Segment Open
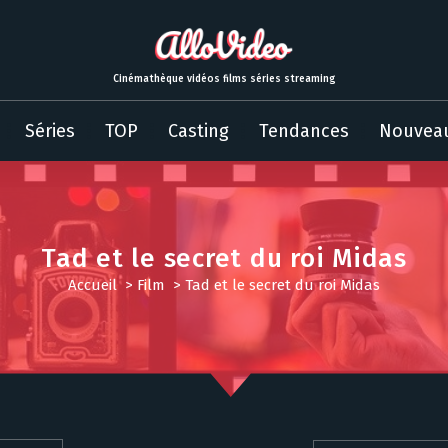
Cinémathèque vidéos films séries streaming
Séries
TOP
Casting
Tendances
Nouvea
Tad et le secret du roi Midas
Accueil
>
Film
>
Tad et le secret du roi Midas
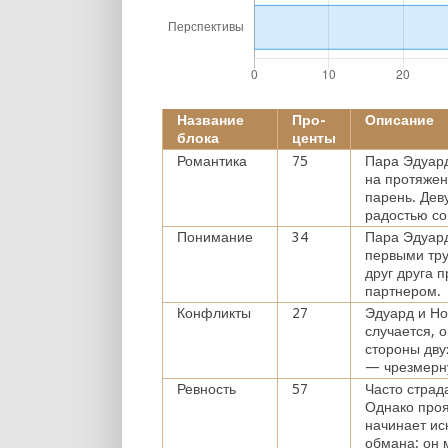
Название
Про-
Описание
блока
центы
Романтика
75
Пара Эдуард
на протяжен
парень. Дев
радостью со
Понимание
34
Пара Эдуард
первыми тру
друг друга 
партнером.
Конфликты
27
Эдуард и Но
случается, 
стороны дву
— чрезмерн
Ревность
57
Часто страд
Однако проя
начинает ис
обмана: он м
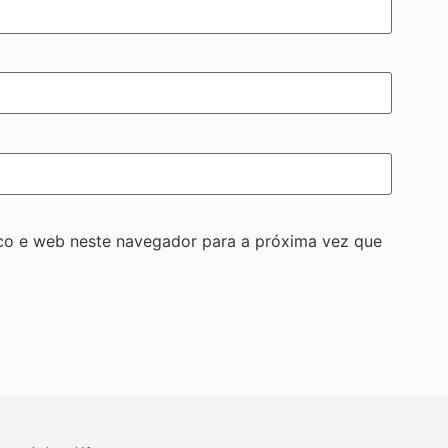
co e web neste navegador para a próxima vez que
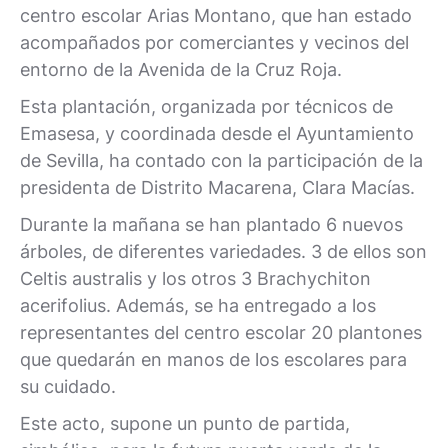
centro escolar Arias Montano, que han estado
acompañados por comerciantes y vecinos del
entorno de la Avenida de la Cruz Roja.
Esta plantación, organizada por técnicos de
Emasesa, y coordinada desde el Ayuntamiento
de Sevilla, ha contado con la participación de la
presidenta de Distrito Macarena, Clara Macías.
Durante la mañana se han plantado 6 nuevos
árboles, de diferentes variedades. 3 de ellos son
Celtis australis y los otros 3 Brachychiton
acerifolius. Además, se ha entregado a los
representantes del centro escolar 20 plantones
que quedarán en manos de los escolares para
su cuidado.
Este acto, supone un punto de partida,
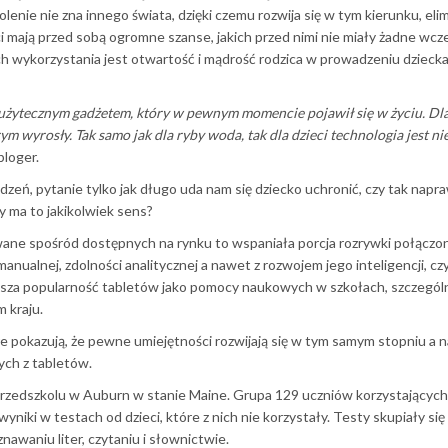
lenie nie zna innego świata, dzięki czemu rozwija się w tym kierunku, eli
i mają przed sobą ogromne szanse, jakich przed nimi nie miały żadne wcz
h wykorzystania jest otwartość i mądrość rodzica w prowadzeniu dzieck
 użytecznym gadżetem, który w pewnym momencie pojawił się w życiu. Dl
ym wyrosły. Tak samo jak dla ryby woda, tak dla dzieci technologia jest n
bloger.
eń, pytanie tylko jak długo uda nam się dziecko uchronić, czy tak napr
y ma to jakikolwiek sens?
wane spośród dostępnych na rynku to wspaniała porcja rozrywki połączon
anualnej, zdolności analitycznej a nawet z rozwojem jego inteligencji, czy
iększa popularność tabletów jako pomocy naukowych w szkołach, szczegól
m kraju.
re pokazują, że pewne umiejętności rozwijają się w tym samym stopniu a 
cych z tabletów.
rzedszkolu w Auburn w stanie Maine. Grupa 129 uczniów korzystających
yniki w testach od dzieci, które z nich nie korzystały. Testy skupiały się
znawaniu liter, czytaniu i słownictwie.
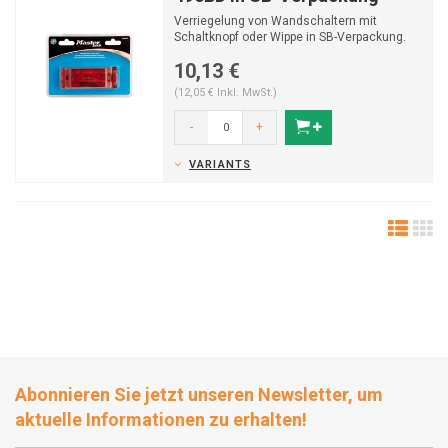
Verriegelung von Wandschaltern mit
Schaltknopf oder Wippe in SB-Verpackung.
10,13 €
(12,05 € Inkl. MwSt.)
-
+
VARIANTS
Abonnieren Sie jetzt unseren Newsletter, um
aktuelle Informationen zu erhalten!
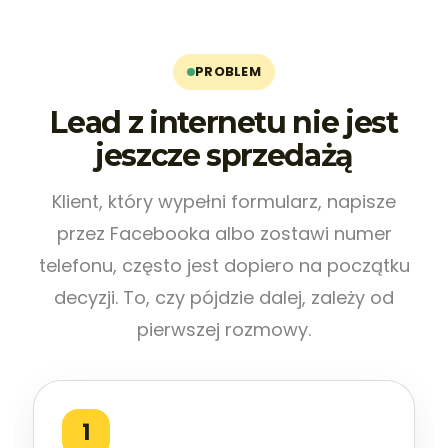
PROBLEM
Lead z internetu nie jest
jeszcze sprzedażą
Klient, który wypełni formularz, napisze
przez Facebooka albo zostawi numer
telefonu, często jest dopiero na początku
decyzji. To, czy pójdzie dalej, zależy od
pierwszej rozmowy.
1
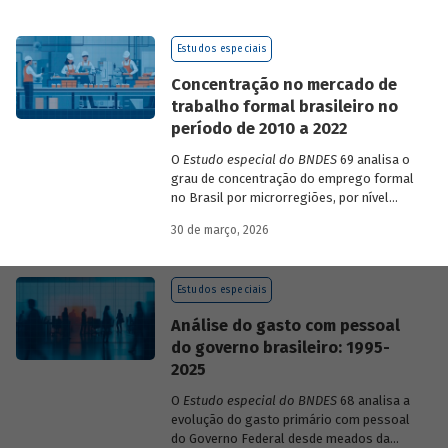
de 2023 a 2026, que analisam as
pesquisas de avaliação dos riscos
Estudos especiais
mundiais para o ano em curso e para dois
e dez anos à frente.
Concentração no mercado de
trabalho formal brasileiro no
período de 2010 a 2022
O
Estudo especial do BNDES
69 analisa o
grau de concentração do emprego formal
no Brasil por microrregiões, por nível
educacional dos trabalhadores e por
30 de março, 2026
setores, entre 2010 e 2022.
Estudos especiais
Análise do gasto com pessoal
do governo brasileiro: 1995-
2025
O
Estudo especial do BNDES
68 analisa a
evolução do gasto primário com pessoal
do Governo Federal desde meados da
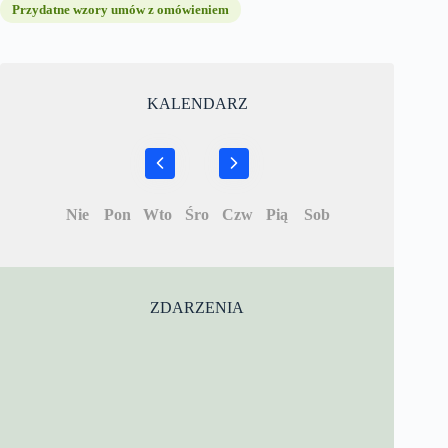
Przydatne wzory umów z omówieniem
KALENDARZ
Nie
Pon
Wto
Śro
Czw
Pią
Sob
ZDARZENIA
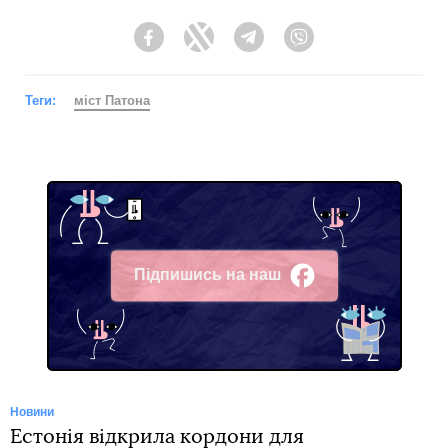
Facebook
Twitter
Telegram
Viber
Теги:
міст Патона
Підпишись на наш
Facebook
Новини
Естонія відкрила кордони для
Segment Closed
About this task
Each line from the one containing "Análise do gasto com pessoal" through the last line of the listing is to be given again exactly, with no pictures and no other lines.

Completed exercise
Análise do gasto com pessoal
do governo brasileiro: 1995-
2025
O
Estudo especial do BNDES
68 analisa a
evolução do gasto primário com pessoal
do Governo Federal desde meados da
Przydatne wzory umów z omówieniem
KALENDARZ
Nie
Pon
Wto
Śro
Czw
Pią
Sob
ZDARZENIA
Facebook
Twitter
Telegram
Viber
Теги:
міст Патона
Підпишись на наш
Facebook
Новини
Естонія відкрила кордони для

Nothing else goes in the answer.